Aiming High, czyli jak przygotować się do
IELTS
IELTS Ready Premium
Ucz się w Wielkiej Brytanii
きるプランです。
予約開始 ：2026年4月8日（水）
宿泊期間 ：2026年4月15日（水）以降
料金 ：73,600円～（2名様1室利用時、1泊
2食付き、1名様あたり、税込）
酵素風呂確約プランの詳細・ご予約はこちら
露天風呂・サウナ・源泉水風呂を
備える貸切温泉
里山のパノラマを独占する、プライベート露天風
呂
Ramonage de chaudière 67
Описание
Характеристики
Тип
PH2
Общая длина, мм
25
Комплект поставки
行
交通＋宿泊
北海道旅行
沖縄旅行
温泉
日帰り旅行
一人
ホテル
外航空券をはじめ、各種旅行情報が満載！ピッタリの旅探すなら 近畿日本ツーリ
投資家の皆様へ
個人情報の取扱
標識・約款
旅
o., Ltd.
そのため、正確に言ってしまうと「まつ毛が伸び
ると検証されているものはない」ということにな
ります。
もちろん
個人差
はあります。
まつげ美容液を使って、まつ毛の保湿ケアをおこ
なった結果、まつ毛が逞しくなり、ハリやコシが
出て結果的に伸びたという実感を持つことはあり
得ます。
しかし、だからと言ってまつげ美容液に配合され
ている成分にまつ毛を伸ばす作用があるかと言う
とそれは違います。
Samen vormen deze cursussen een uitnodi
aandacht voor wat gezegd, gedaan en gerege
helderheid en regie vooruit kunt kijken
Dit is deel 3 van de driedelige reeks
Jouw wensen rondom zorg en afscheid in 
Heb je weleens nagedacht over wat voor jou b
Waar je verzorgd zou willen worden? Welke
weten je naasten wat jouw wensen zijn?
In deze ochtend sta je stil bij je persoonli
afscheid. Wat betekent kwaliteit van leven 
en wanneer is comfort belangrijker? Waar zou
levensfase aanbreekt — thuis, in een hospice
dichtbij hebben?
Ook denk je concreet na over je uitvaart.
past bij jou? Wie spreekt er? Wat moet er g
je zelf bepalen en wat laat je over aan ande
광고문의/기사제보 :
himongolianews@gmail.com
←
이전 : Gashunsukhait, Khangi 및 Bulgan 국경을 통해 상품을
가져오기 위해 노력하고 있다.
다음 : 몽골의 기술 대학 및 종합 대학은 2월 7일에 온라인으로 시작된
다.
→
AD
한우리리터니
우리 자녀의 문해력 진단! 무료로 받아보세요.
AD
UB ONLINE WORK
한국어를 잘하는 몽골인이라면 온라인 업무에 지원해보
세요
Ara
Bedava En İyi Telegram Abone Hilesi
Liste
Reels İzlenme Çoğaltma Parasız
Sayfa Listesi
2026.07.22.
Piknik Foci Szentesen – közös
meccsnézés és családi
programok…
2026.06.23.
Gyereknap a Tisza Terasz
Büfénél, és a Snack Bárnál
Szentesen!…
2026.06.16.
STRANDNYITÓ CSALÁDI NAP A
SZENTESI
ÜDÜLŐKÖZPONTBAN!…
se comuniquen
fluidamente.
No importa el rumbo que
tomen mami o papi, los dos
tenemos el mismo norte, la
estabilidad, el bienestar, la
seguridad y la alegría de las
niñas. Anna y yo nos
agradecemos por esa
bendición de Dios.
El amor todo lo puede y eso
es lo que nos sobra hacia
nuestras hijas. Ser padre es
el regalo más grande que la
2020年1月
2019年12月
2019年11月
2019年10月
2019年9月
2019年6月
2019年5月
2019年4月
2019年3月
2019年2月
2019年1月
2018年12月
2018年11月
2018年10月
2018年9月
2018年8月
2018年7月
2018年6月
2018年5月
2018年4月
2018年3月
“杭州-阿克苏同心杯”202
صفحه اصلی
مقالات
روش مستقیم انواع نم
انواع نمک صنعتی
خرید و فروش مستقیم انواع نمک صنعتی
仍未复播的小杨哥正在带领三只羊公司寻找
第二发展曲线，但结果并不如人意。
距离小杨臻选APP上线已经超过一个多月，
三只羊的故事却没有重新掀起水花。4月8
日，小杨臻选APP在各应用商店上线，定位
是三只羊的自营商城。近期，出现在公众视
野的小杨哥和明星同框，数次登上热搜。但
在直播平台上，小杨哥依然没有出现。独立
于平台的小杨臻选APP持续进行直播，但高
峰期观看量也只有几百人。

• WORK TASK: Repeat every record, exactly as written.

• COMPLETED TASK:
Aiming High, czyli jak przygotować się do
IELTS
IELTS Ready Premium
Ucz się w Wielkiej Brytanii
きるプランです。
予約開始 ：2026年4月8日（水）
宿泊期間 ：2026年4月15日（水）以降
料金 ：73,600円～（2名様1室利用時、1泊
2食付き、1名様あたり、税込）
酵素風呂確約プランの詳細・ご予約はこちら
露天風呂・サウナ・源泉水風呂を
備える貸切温泉
里山のパノラマを独占する、プライベート露天風
呂
Ramonage de chaudière 67
Описание
Характеристики
Тип
PH2
Общая длина, мм
25
Комплект поставки
行
交通＋宿泊
北海道旅行
沖縄旅行
温泉
日帰り旅行
一人
ホテル
外航空券をはじめ、各種旅行情報が満載！ピッタリの旅探すなら 近畿日本ツーリ
投資家の皆様へ
個人情報の取扱
標識・約款
旅
o., Ltd.
そのため、正確に言ってしまうと「まつ毛が伸び
ると検証されているものはない」ということにな
ります。
もちろん
個人差
はあります。
まつげ美容液を使って、まつ毛の保湿ケアをおこ
なった結果、まつ毛が逞しくなり、ハリやコシが
出て結果的に伸びたという実感を持つことはあり
得ます。
しかし、だからと言ってまつげ美容液に配合され
ている成分にまつ毛を伸ばす作用があるかと言う
とそれは違います。
Samen vormen deze cursussen een uitnodi
aandacht voor wat gezegd, gedaan en gerege
helderheid en regie vooruit kunt kijken
Dit is deel 3 van de driedelige reeks
Jouw wensen rondom zorg en afscheid in 
Heb je weleens nagedacht over wat voor jou b
Waar je verzorgd zou willen worden? Welke
weten je naasten wat jouw wensen zijn?
In deze ochtend sta je stil bij je persoonli
afscheid. Wat betekent kwaliteit van leven 
en wanneer is comfort belangrijker? Waar zou
levensfase aanbreekt — thuis, in een hospice
dichtbij hebben?
Ook denk je concreet na over je uitvaart.
past bij jou? Wie spreekt er? Wat moet er g
je zelf bepalen en wat laat je over aan ande
광고문의/기사제보 :
himongolianews@gmail.com
←
이전 : Gashunsukhait, Khangi 및 Bulgan 국경을 통해 상품을
가져오기 위해 노력하고 있다.
다음 : 몽골의 기술 대학 및 종합 대학은 2월 7일에 온라인으로 시작된
다.
→
AD
한우리리터니
우리 자녀의 문해력 진단! 무료로 받아보세요.
AD
UB ONLINE WORK
한국어를 잘하는 몽골인이라면 온라인 업무에 지원해보
세요
Ara
Bedava En İyi Telegram Abone Hilesi
Liste
Reels İzlenme Çoğaltma Parasız
Sayfa Listesi
2026.07.22.
Piknik Foci Szentesen – közös
meccsnézés és családi
programok…
2026.06.23.
Gyereknap a Tisza Terasz
Büfénél, és a Snack Bárnál
Szentesen!…
2026.06.16.
STRANDNYITÓ CSALÁDI NAP A
SZENTESI
ÜDÜLŐKÖZPONTBAN!…
se comuniquen
fluidamente.
No importa el rumbo que
tomen mami o papi, los dos
tenemos el mismo norte, la
estabilidad, el bienestar, la
seguridad y la alegría de las
niñas. Anna y yo nos
agradecemos por esa
bendición de Dios.
El amor todo lo puede y eso
es lo que nos sobra hacia
nuestras hijas. Ser padre es
el regalo más grande que la
2020年1月
2019年12月
2019年11月
2019年10月
2019年9月
2019年6月
2019年5月
2019年4月
2019年3月
2019年2月
2019年1月
2018年12月
2018年11月
2018年10月
2018年9月
2018年8月
2018年7月
2018年6月
2018年5月
2018年4月
2018年3月
“杭州-阿克苏同心杯”202
صفحه اصلی
مقالات
روش مستقیم انواع نم
انواع نمک صنعتی
خرید و فروش مستقیم انواع نمک صنعتی
仍未复播的小杨哥正在带领三只羊公司寻找
第二发展曲线，但结果并不如人意。
距离小杨臻选APP上线已经超过一个多月，
三只羊的故事却没有重新掀起水花。4月8
日，小杨臻选APP在各应用商店上线，定位
是三只羊的自营商城。近期，出现在公众视
野的小杨哥和明星同框，数次登上热搜。但
在直播平台上，小杨哥依然没有出现。独立
于平台的小杨臻选APP持续进行直播，但高
峰期观看量也只有几百人。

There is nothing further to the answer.